╭──

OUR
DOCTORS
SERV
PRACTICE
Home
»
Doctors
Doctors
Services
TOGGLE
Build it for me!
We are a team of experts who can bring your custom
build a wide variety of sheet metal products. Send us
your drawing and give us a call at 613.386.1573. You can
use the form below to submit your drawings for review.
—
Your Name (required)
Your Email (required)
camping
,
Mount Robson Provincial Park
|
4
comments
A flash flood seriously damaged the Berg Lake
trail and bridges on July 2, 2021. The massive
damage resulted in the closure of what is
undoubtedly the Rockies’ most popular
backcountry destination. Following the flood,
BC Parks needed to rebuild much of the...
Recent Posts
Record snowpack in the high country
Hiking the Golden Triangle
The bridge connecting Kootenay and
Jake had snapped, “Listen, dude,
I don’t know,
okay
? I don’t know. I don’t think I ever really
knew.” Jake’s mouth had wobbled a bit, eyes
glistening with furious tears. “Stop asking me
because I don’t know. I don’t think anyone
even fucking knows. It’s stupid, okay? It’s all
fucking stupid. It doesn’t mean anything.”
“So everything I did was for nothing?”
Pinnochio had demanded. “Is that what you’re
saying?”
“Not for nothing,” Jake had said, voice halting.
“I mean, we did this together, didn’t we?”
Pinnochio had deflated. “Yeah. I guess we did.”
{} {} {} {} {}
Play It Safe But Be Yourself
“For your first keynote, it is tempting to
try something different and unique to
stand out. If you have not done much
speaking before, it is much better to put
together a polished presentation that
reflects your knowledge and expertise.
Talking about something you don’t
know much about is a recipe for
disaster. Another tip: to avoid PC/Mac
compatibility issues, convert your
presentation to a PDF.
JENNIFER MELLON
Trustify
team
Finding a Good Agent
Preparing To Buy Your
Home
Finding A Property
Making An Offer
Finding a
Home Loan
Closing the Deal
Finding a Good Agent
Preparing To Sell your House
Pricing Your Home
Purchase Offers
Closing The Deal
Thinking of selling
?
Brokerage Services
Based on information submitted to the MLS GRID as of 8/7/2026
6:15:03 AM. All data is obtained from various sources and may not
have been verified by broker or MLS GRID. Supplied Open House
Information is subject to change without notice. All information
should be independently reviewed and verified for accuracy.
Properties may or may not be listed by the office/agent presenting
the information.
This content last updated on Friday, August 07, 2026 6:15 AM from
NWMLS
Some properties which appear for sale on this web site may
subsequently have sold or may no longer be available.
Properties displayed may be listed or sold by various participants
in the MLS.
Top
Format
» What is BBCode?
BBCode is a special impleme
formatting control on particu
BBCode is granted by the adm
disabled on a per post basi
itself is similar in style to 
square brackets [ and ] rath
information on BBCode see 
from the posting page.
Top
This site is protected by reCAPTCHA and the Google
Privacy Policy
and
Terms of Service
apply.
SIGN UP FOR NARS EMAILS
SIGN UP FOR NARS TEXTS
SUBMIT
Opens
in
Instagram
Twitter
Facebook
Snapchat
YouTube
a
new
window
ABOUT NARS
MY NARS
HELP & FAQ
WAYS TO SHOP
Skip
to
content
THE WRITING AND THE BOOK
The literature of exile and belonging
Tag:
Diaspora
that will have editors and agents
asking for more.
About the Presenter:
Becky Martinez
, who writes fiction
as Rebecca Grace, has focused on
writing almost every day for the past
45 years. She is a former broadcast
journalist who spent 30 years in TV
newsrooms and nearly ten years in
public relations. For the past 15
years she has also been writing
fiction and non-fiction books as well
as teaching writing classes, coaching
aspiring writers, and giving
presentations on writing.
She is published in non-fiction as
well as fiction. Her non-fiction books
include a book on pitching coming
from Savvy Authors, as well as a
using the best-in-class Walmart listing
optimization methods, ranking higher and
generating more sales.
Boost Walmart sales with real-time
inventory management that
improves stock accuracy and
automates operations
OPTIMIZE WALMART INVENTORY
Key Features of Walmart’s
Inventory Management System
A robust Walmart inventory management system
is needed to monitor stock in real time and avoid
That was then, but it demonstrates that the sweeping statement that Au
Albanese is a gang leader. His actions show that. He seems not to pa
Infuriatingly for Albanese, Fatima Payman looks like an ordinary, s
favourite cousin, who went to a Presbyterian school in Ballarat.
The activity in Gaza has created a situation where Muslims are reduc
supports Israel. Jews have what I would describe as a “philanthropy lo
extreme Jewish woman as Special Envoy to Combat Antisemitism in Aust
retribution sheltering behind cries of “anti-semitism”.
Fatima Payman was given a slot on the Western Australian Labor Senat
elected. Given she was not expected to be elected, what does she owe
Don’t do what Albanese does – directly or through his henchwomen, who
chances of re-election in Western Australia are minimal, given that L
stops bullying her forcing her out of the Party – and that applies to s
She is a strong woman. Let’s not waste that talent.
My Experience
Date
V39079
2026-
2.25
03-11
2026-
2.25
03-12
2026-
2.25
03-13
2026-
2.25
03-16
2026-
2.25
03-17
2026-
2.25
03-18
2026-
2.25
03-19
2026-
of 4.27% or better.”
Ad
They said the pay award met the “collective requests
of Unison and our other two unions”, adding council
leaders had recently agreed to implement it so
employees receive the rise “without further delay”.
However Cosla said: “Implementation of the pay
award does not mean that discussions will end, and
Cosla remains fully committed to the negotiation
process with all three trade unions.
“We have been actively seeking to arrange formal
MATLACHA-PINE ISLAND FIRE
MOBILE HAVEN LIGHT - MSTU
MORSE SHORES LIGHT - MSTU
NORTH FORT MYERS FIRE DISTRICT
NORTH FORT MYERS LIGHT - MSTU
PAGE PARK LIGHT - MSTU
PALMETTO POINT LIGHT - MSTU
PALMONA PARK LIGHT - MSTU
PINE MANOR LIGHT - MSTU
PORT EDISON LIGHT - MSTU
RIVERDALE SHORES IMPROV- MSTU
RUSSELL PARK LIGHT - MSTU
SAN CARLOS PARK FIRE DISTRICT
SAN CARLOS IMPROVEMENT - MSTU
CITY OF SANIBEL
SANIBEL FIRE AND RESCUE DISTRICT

╰──

For this exercise, transcribe all the records exactly.

OUR
DOCTORS
SERV
PRACTICE
Home
»
Doctors
Doctors
Services
TOGGLE
Build it for me!
We are a team of experts who can bring your custom
build a wide variety of sheet metal products. Send us
your drawing and give us a call at 613.386.1573. You can
use the form below to submit your drawings for review.
—
Your Name (required)
Your Email (required)
camping
,
Mount Robson Provincial Park
|
4
comments
A flash flood seriously damaged the Berg Lake
trail and bridges on July 2, 2021. The massive
damage resulted in the closure of what is
undoubtedly the Rockies’ most popular
backcountry destination. Following the flood,
BC Parks needed to rebuild much of the...
Recent Posts
Record snowpack in the high country
Hiking the Golden Triangle
The bridge connecting Kootenay and
Jake had snapped, “Listen, dude,
I don’t know,
okay
? I don’t know. I don’t think I ever really
knew.” Jake’s mouth had wobbled a bit, eyes
glistening with furious tears. “Stop asking me
because I don’t know. I don’t think anyone
even fucking knows. It’s stupid, okay? It’s all
fucking stupid. It doesn’t mean anything.”
“So everything I did was for nothing?”
Pinnochio had demanded. “Is that what you’re
saying?”
“Not for nothing,” Jake had said, voice halting.
“I mean, we did this together, didn’t we?”
Pinnochio had deflated. “Yeah. I guess we did.”
{} {} {} {} {}
Play It Safe But Be Yourself
“For your first keynote, it is tempting to
try something different and unique to
stand out. If you have not done much
speaking before, it is much better to put
together a polished presentation that
reflects your knowledge and expertise.
Talking about something you don’t
know much about is a recipe for
disaster. Another tip: to avoid PC/Mac
compatibility issues, convert your
presentation to a PDF.
JENNIFER MELLON
Trustify
team
Finding a Good Agent
Preparing To Buy Your
Home
Finding A Property
Making An Offer
Finding a
Home Loan
Closing the Deal
Finding a Good Agent
Preparing To Sell your House
Pricing Your Home
Purchase Offers
Closing The Deal
Thinking of selling
?
Brokerage Services
Based on information submitted to the MLS GRID as of 8/7/2026
6:15:03 AM. All data is obtained from various sources and may not
have been verified by broker or MLS GRID. Supplied Open House
Information is subject to change without notice. All information
should be independently reviewed and verified for accuracy.
Properties may or may not be listed by the office/agent presenting
the information.
This content last updated on Friday, August 07, 2026 6:15 AM from
NWMLS
Some properties which appear for sale on this web site may
subsequently have sold or may no longer be available.
Properties displayed may be listed or sold by various participants
in the MLS.
Top
Format
» What is BBCode?
BBCode is a special impleme
formatting control on particu
BBCode is granted by the adm
disabled on a per post basi
itself is similar in style to 
square brackets [ and ] rath
information on BBCode see 
from the posting page.
Top
This site is protected by reCAPTCHA and the Google
Privacy Policy
and
Terms of Service
apply.
SIGN UP FOR NARS EMAILS
SIGN UP FOR NARS TEXTS
SUBMIT
Opens
in
Instagram
Twitter
Facebook
Snapchat
YouTube
a
new
window
ABOUT NARS
MY NARS
HELP & FAQ
WAYS TO SHOP
Skip
to
content
THE WRITING AND THE BOOK
The literature of exile and belonging
Tag:
Diaspora
that will have editors and agents
asking for more.
About the Presenter:
Becky Martinez
, who writes fiction
as Rebecca Grace, has focused on
writing almost every day for the past
45 years. She is a former broadcast
journalist who spent 30 years in TV
newsrooms and nearly ten years in
public relations. For the past 15
years she has also been writing
fiction and non-fiction books as well
as teaching writing classes, coaching
aspiring writers, and giving
presentations on writing.
She is published in non-fiction as
well as fiction. Her non-fiction books
include a book on pitching coming
from Savvy Authors, as well as a
using the best-in-class Walmart listing
optimization methods, ranking higher and
generating more sales.
Boost Walmart sales with real-time
inventory management that
improves stock accuracy and
automates operations
OPTIMIZE WALMART INVENTORY
Key Features of Walmart’s
Inventory Management System
A robust Walmart inventory management system
is needed to monitor stock in real time and avoid
That was then, but it demonstrates that the sweeping statement that Au
Albanese is a gang leader. His actions show that. He seems not to pa
Infuriatingly for Albanese, Fatima Payman looks like an ordinary, s
favourite cousin, who went to a Presbyterian school in Ballarat.
The activity in Gaza has created a situation where Muslims are reduc
supports Israel. Jews have what I would describe as a “philanthropy lo
extreme Jewish woman as Special Envoy to Combat Antisemitism in Aust
retribution sheltering behind cries of “anti-semitism”.
Fatima Payman was given a slot on the Western Australian Labor Senat
elected. Given she was not expected to be elected, what does she owe
Don’t do what Albanese does – directly or through his henchwomen, who
chances of re-election in Western Australia are minimal, given that L
stops bullying her forcing her out of the Party – and that applies to s
She is a strong woman. Let’s not waste that talent.
My Experience
Date
V39079
2026-
2.25
03-11
2026-
2.25
03-12
2026-
2.25
03-13
2026-
2.25
03-16
2026-
2.25
03-17
2026-
2.25
03-18
2026-
2.25
03-19
2026-
of 4.27% or better.”
Ad
They said the pay award met the “collective requests
of Unison and our other two unions”, adding council
leaders had recently agreed to implement it so
employees receive the rise “without further delay”.
However Cosla said: “Implementation of the pay
award does not mean that discussions will end, and
Cosla remains fully committed to the negotiation
process with all three trade unions.
“We have been actively seeking to arrange formal
MATLACHA-PINE ISLAND FIRE
MOBILE HAVEN LIGHT - MSTU
MORSE SHORES LIGHT - MSTU
NORTH FORT MYERS FIRE DISTRICT
NORTH FORT MYERS LIGHT - MSTU
PAGE PARK LIGHT - MSTU
PALMETTO POINT LIGHT - MSTU
PALMONA PARK LIGHT - MSTU
PINE MANOR LIGHT - MSTU
PORT EDISON LIGHT - MSTU
RIVERDALE SHORES IMPROV- MSTU
RUSSELL PARK LIGHT - MSTU
SAN CARLOS PARK FIRE DISTRICT
SAN CARLOS IMPROVEMENT - MSTU
CITY OF SANIBEL
SANIBEL FIRE AND RESCUE DISTRICT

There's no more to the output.